Pot roast, soup: 4 cold weather dishes to celebrate the last lingering days of winter

Mackensy Lunsford
Southern Kitchen

Though it's hard to imagine, the winter weather will soon be a distant memory. When it's warm out, you might not want to dig into a steaming bowl of pot roast or slurp on noodles. So keep your roasting pans and your simmering pots handy for a few more weekends and celebrate the last of the cold weather with these dreamy, comforting dishes. 

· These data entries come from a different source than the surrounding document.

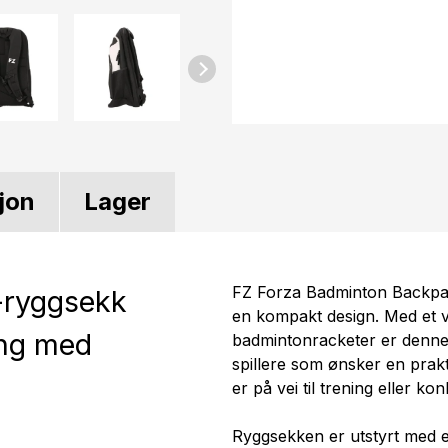
jon
Lager
FZ Forza Badminton Backpack
-ryggsekk
en kompakt design. Med et vol
ing med
badmintonracketer er denne 
spillere som ønsker en prakti
er på vei til trening eller ko
Ryggsekken er utstyrt med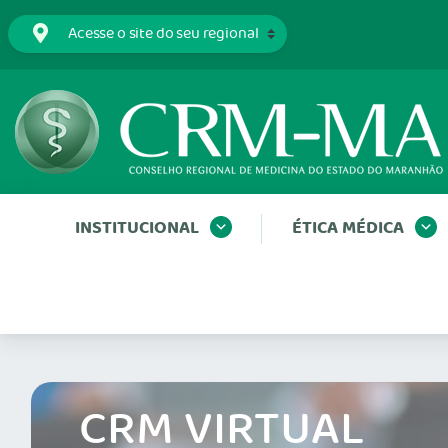
INSTITUCIONAL
ÉTICA MÉDICA
CRM VIRTUAL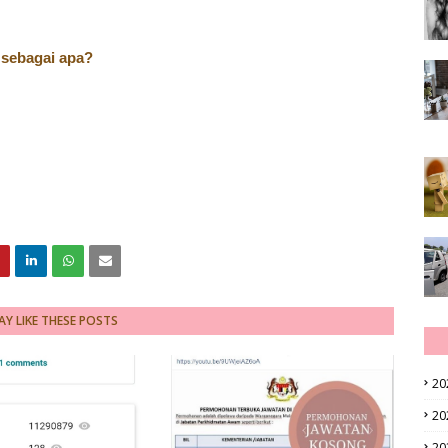
u sebagai apa?
Y LIKE THESE POSTS
20
20
20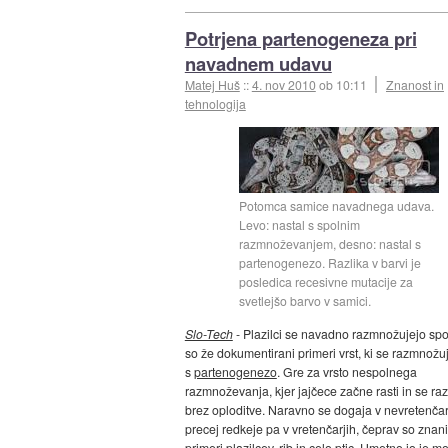
Potrjena partenogeneza pri
navadnem udavu
Matej Huš
::
4. nov 2010
ob 10:11
Znanost in
tehnologija
Potomca samice navadnega udava.
Levo: nastal s spolnim
razmnoževanjem, desno: nastal s
partenogenezo. Razlika v barvi je
posledica recesivne mutacije za
svetlejšo barvo v samici.
Slo-Tech
- Plazilci se navadno razmnožujejo spo
so že dokumentirani primeri vrst, ki se razmnožuj
s
partenogenezo
. Gre za vrsto nespolnega
razmnoževanja, kjer jajčece začne rasti in se razv
brez oploditve. Naravno se dogaja v nevretenčar
precej redkeje pa v vretenčarjih, čeprav so znani
primeri plazilcev, rib in celo ptic. Umetno jo je moč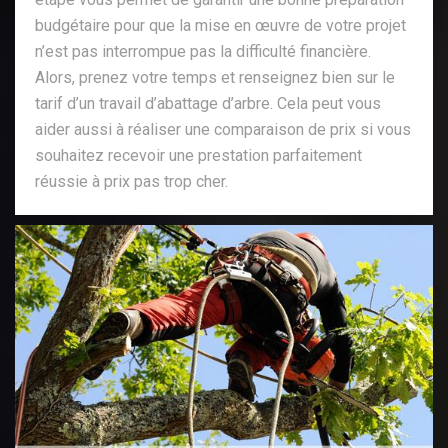
budgétaire pour que la mise en œuvre de votre projet
n’est pas interrompue pas la difficulté financière.
Alors, prenez votre temps et renseignez bien sur le
tarif d’un travail d’abattage d’arbre. Cela peut vous
aider aussi à réaliser une comparaison de prix si vous
souhaitez recevoir une prestation parfaitement
réussie à prix pas trop cher.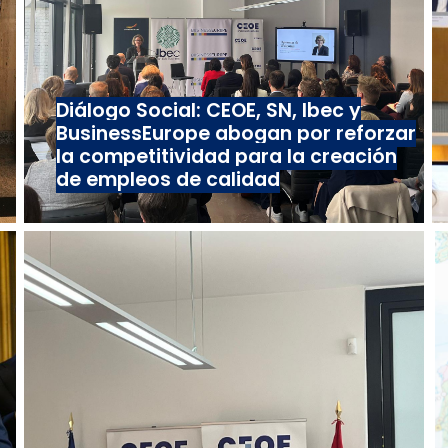
Diálogo Social: CEOE, SN, Ibec y
BusinessEurope abogan por reforzar
la competitividad para la creación
de empleos de calidad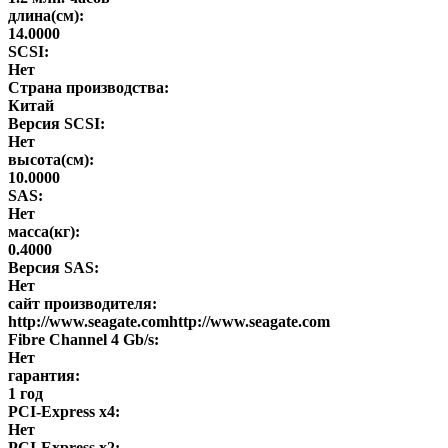
длина(см):
14.0000
SCSI:
Нет
Страна производства:
Китай
Версия SCSI:
Нет
высота(см):
10.0000
SAS:
Нет
масса(кг):
0.4000
Версия SAS:
Нет
сайт производителя:
http://www.seagate.comhttp://www.seagate.com
Fibre Channel 4 Gb/s:
Нет
гарантия:
1 год
PCI-Express x4:
Нет
PCI-Express x2: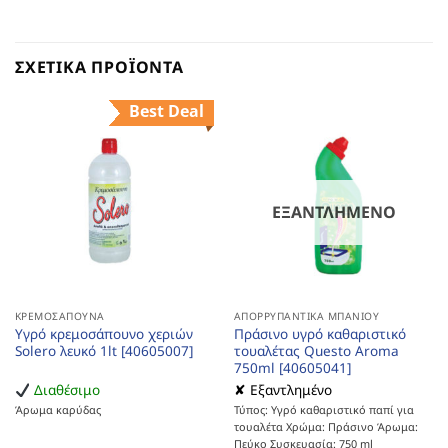
ΣΧΕΤΙΚΆ ΠΡΟΪΌΝΤΑ
Best Deal
ΕΞΑΝΤΛΗΜΈΝΟ
ΚΡΕΜΟΣΆΠΟΥΝΑ
ΑΠΟΡΡΥΠΑΝΤΙΚΆ ΜΠΆΝΙΟΥ
Υγρό κρεμοσάπουνο χεριών
Πράσινο υγρό καθαριστικό
Solero λευκό 1lt [40605007]
τουαλέτας Questo Aroma
750ml [40605041]
Διαθέσιμο
✘ Εξαντλημένο
Άρωμα καρύδας
Τύπος: Υγρό καθαριστικό παπί για
τουαλέτα Χρώμα: Πράσινο Άρωμα:
Πεύκο Συσκευασία: 750 ml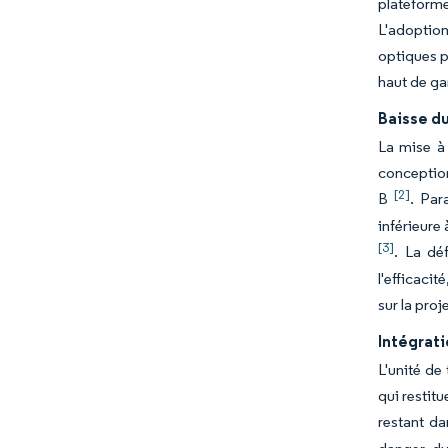
plateforme
L'adoption
optiques p
haut de ga
Baisse d
La mise à 
conception
[2]
B
. Par
inférieure
[3]
. La dé
l'efficaci
sur la proj
Intégrati
L'unité de
qui restit
restant da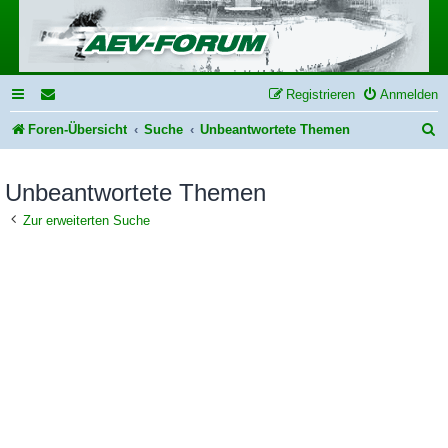
Registrieren
Anmelden
S
Foren-Übersicht
Suche
Unbeantwortete Themen
u
Unbeantwortete Themen
c
h
Zur erweiterten Suche
e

Anne Byrn’s Braised Pot Roast with Sweet Onion Gravy

Perfect pot roast

This pot roast cooks low and slow at 300 degrees. You can even cook it longer at 275 degrees if your oven tends to run hot. It takes about 3-3½ hours for a 4-pound pot roast to cook. Go ahead and peel the potatoes, carrots, any root vegetable you like, and cover with water to prevent darkening. You’ll add those to the pot one hour before the roast is done. And when it’s done, the beef will be fork-tender, the veggies soft and the onions, juices and flour will have mixed and mingled to form their own gravy. Recipe courtesy of Anne Byrn.

Serves: 8


1 (4-pound) boneless beef chuck roast

1/4 cup all-purpose flour

Salt and freshly ground black pepper

Seasoning salt of your choice (optional)

2 tablespoons vegetable oil

3 large sweet onions, peeled and cut in half crosswise

4 cups roughly chopped carrots

4 cups roughly chopped potatoes, parsnips, or turnips


Place a rack in the center of the oven and heat the oven to 300 degrees.

Pat the roast dry with paper towels. Place the flour in a shallow dish and stir in salt, pepper and seasoning salt to taste. Dredge the roast on all sides in the seasoned flour.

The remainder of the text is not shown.